Standing at the summit in May 2023, Hari broke down. “It was windy and cold. I cried – we did it! But then I knew we had to go back down, I had half way to go again to be safe. We were running out of oxygen, it was getting late. We started at 9.50pm in the evening and arrived back at camp four at 11pm the night after.”
Hari now dedicates his life to proving just how much people living with a disability can do. He says: “There are 1.3 billion disabled people in this world. I don’t want other people to lose years of their life struggling like I did. And I want governments around the world to know that banning us from the things that we love to do – like climbing Everest as a double amputee – isn’t the answer. Supporting us the right way is. We can live a meaningful life like anyone else. That’s what drives me forward.”
In 2024, Hari was awarded an MBE in the King’s Birthday Honours for his services to disability awareness. Later that year, the Mirror met him for the first time when he won a Pride of Britain Award and he and his family were invited to Downing Street to meet Prime Minister Sir Keir Starmer as a result.
“It’s been such an honour and an incredible experience, to be in a room full of those incredible winners at the Pride of Britain Awards was humbling,” says Hari. But there’s no rest for the wicked, as he is about to embark on his latest challenge: climbing Mt. Vinson, the highest peak in Antarctica, to complete the 7 Summits challenge, the climb of each highest peak of each continent of the world. He hopes to raise the height of Mt. Everest plus two 00’s [£884,900], for five amazing charities: Gurkha Welfare Trust, BLESMA, Pilgrim Bandits, On Course Foundation and Team Forces.
“When practicing for the Everest climb, I realised that I’d already climbed three of them,” says Hari. So Denali in Alaska followed in June 2024, then Aconcagua in Argentina in February this year, and Puncak Jaya in New Guinea in October. His final expedition of the challenge, to summit Vinson in Antarctica, launches this week.

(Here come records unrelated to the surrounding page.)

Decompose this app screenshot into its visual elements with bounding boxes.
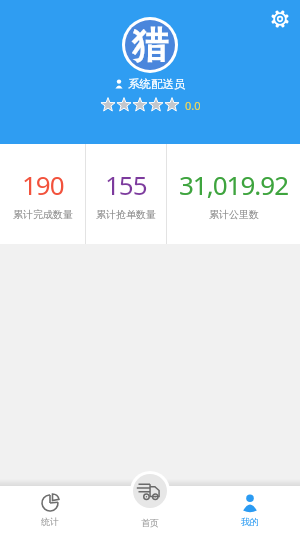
button[interactable] [271, 10, 289, 28]
button[interactable]: 我的 [200, 485, 300, 533]
button[interactable]: 155 [86, 144, 166, 244]
staticText: 首页 [141, 517, 159, 528]
staticText: 我的 [241, 516, 259, 527]
staticText: 累计完成数量 [13, 208, 73, 221]
staticText: 155 [105, 167, 147, 202]
staticText: 190 [22, 167, 64, 202]
button[interactable]: 系统配送员 [114, 76, 186, 92]
staticText: 累计公里数 [209, 208, 259, 221]
staticText: 猎 [132, 23, 168, 68]
button[interactable]: 统计 [0, 485, 100, 533]
staticText: 31,019.92 [179, 167, 289, 202]
button[interactable] [133, 474, 167, 508]
button[interactable]: 猎 [125, 20, 175, 70]
button[interactable]: 首页 [100, 485, 200, 533]
button[interactable]: 31,019.92 [167, 144, 300, 244]
staticText: 系统配送员 [128, 77, 186, 91]
button[interactable]: 190 [0, 144, 85, 244]
staticText: 累计抢单数量 [96, 208, 156, 221]
staticText: 0.0 [185, 98, 201, 113]
staticText: 统计 [41, 516, 59, 527]
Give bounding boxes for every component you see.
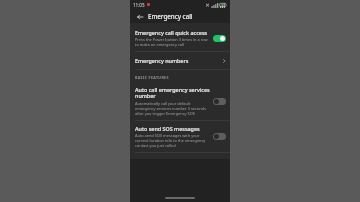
button[interactable]: Back: [134, 11, 145, 22]
staticText: BASIC FEATURES: [135, 75, 169, 80]
button[interactable]: Toggle on: [213, 35, 226, 42]
button[interactable]: Toggle off: [213, 98, 226, 105]
staticText: Emergency call quick access: [135, 29, 208, 36]
button[interactable]: Auto call emergency services number: [130, 83, 230, 120]
staticText: Auto-send SOS messages with your current…: [135, 133, 210, 148]
staticText: Auto send SOS messages: [135, 125, 200, 132]
staticText: Auto call emergency services number: [135, 86, 210, 100]
button[interactable]: Auto send SOS messages: [130, 121, 230, 152]
button[interactable]: Toggle off: [213, 133, 226, 140]
staticText: Emergency call: [148, 12, 193, 20]
button[interactable]: Emergency call quick access: [130, 25, 230, 51]
staticText: Press the Power button 3 times in a row …: [135, 37, 210, 47]
staticText: Emergency numbers: [135, 57, 222, 64]
staticText: 11:05: [133, 2, 145, 8]
staticText: Automatically call your default emergenc…: [135, 101, 210, 116]
button[interactable]: Emergency numbers: [130, 52, 230, 69]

Hari will leave the UK on Dec 24th, begins the trek on Jan 1 and hopes to summit on January 6 or 7. Hero Hari plans to plant a Mirror flag on the top of the mountain, and we wish him all the luck in the world for his trip. We’ll bring you the full story exclusively once he’s done.
“I want to show that anything is possible,” says Hari. I’m still a human being – I just have a couple of limbs missing. Who is perfect? I wasn’t perfect when I had legs. I may have a weakness but it doesn’t mean I can’t do anything.”
Next year will see Hari put pen to paper for the release of his debut book, which will tell his incredible story, published by Mirror Books. And one day he hopes there may even be a film. “I’m waiting for the call…” he jokes. Hari has certainly achieved the impossible, and he’s full of gratitude.
“I do it too for the soldiers who saved me. It’s incredibly dangerous to help someone on the battlefield, and they risked their life to save mine. So now when I achieve something with my life, it’s for them too, to show them it was worth it.”